## Data
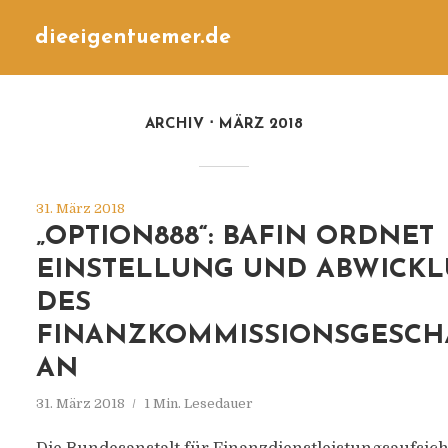
dieeigentuemer.de
ARCHIV
MÄRZ 2018
31. März 2018
„OPTION888“: BAFIN ORDNET
EINSTELLUNG UND ABWICK
DES
FINANZKOMMISSIONSGESCH
AN
31. März 2018
1 Min. Lesedauer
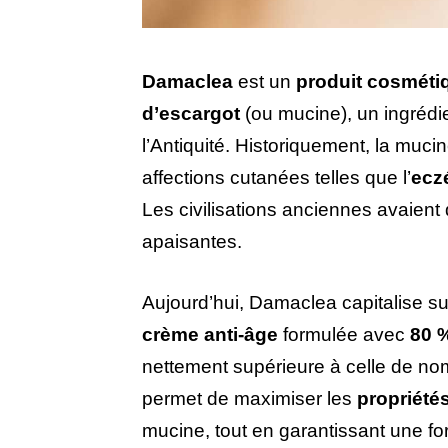
Damaclea
est un
produit cosméti
d’escargot
(ou mucine), un ingrédi
l’Antiquité. Historiquement, la muci
affections cutanées telles que l’
ecz
Les civilisations anciennes avaient d
apaisantes.
Aujourd’hui, Damaclea capitalise s
crème anti-âge
formulée avec
80 
nettement supérieure à celle de no
permet de maximiser les
propriété
mucine, tout en garantissant une f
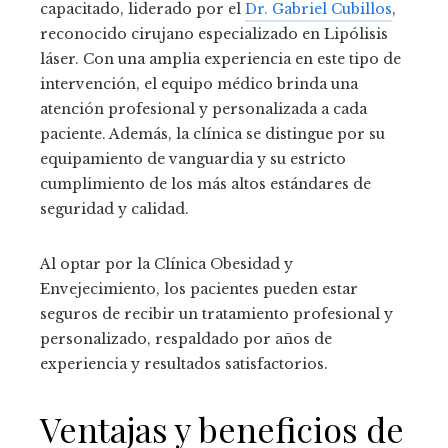
capacitado, liderado por el
Dr. Gabriel Cubillos
,
reconocido cirujano especializado en Lipólisis
láser. Con una amplia experiencia en este tipo de
intervención, el equipo médico brinda una
atención profesional y personalizada a cada
paciente. Además, la clínica se distingue por su
equipamiento de vanguardia y su estricto
cumplimiento de los más altos estándares de
seguridad y calidad.
Al optar por la Clínica Obesidad y
Envejecimiento, los pacientes pueden estar
seguros de recibir un tratamiento profesional y
personalizado, respaldado por años de
experiencia y resultados satisfactorios.
Ventajas y beneficios de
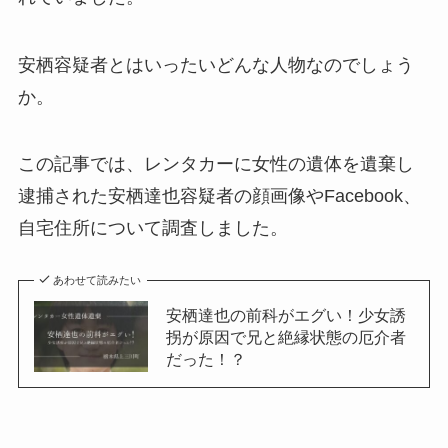
安栖容疑者とはいったいどんな人物なのでしょう
か。
この記事では、レンタカーに女性の遺体を遺棄し
逮捕された安栖達也容疑者の顔画像やFacebook、
自宅住所について調査しました。
あわせて読みたい
安栖達也の前科がエグい！少女誘
拐が原因で兄と絶縁状態の厄介者
だった！？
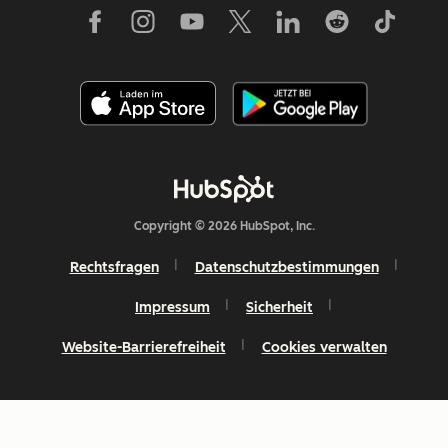
Copyright © 2026 HubSpot, Inc.
Rechtsfragen
Datenschutzbestimmungen
Impressum
Sicherheit
Website-Barrierefreiheit
Cookies verwalten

## What the task requires
Quote the records above in full, dropping each picture.

## Exercise response
dieeigentuemer.de
ARCHIV
MÄRZ 2018
31. März 2018
„OPTION888“: BAFIN ORDNET
EINSTELLUNG UND ABWICK
DES
FINANZKOMMISSIONSGESCH
AN
31. März 2018
1 Min. Lesedauer
Damaclea
est un
produit cosméti
d’escargot
(ou mucine), un ingrédi
l’Antiquité. Historiquement, la muci
affections cutanées telles que l’
ecz
Les civilisations anciennes avaient d
apaisantes.
Aujourd’hui, Damaclea capitalise s
crème anti-âge
formulée avec
80 
nettement supérieure à celle de no
permet de maximiser les
propriété
mucine, tout en garantissant une f
capacitado, liderado por el
Dr. Gabriel Cubillos
,
reconocido cirujano especializado en Lipólisis
láser. Con una amplia experiencia en este tipo de
intervención, el equipo médico brinda una
atención profesional y personalizada a cada
paciente. Además, la clínica se distingue por su
equipamiento de vanguardia y su estricto
cumplimiento de los más altos estándares de
seguridad y calidad.
Al optar por la Clínica Obesidad y
Envejecimiento, los pacientes pueden estar
seguros de recibir un tratamiento profesional y
personalizado, respaldado por años de
experiencia y resultados satisfactorios.
Ventajas y beneficios de
安栖容疑者とはいったいどんな人物なのでしょう
か。
この記事では、レンタカーに女性の遺体を遺棄し
逮捕された安栖達也容疑者の顔画像やFacebook、
自宅住所について調査しました。
あわせて読みたい
安栖達也の前科がエグい！少女誘
拐が原因で兄と絶縁状態の厄介者
だった！？
Copyright © 2026 HubSpot, Inc.
Rechtsfragen
Datenschutzbestimmungen
Impressum
Sicherheit
Website-Barrierefreiheit
Cookies verwalten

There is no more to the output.